WORK INSTRUCTION: Give back every line of the data exactly. Pictures are not part of the copy.

SUPPLIED MATERIAL:
"""

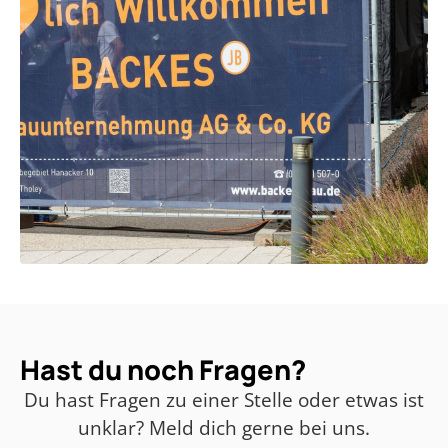
Hast du noch Fragen?
Du hast Fragen zu einer Stelle oder etwas ist
unklar? Meld dich gerne bei uns.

"""

REPLY:
Hast du noch Fragen?
Du hast Fragen zu einer Stelle oder etwas ist
unklar? Meld dich gerne bei uns.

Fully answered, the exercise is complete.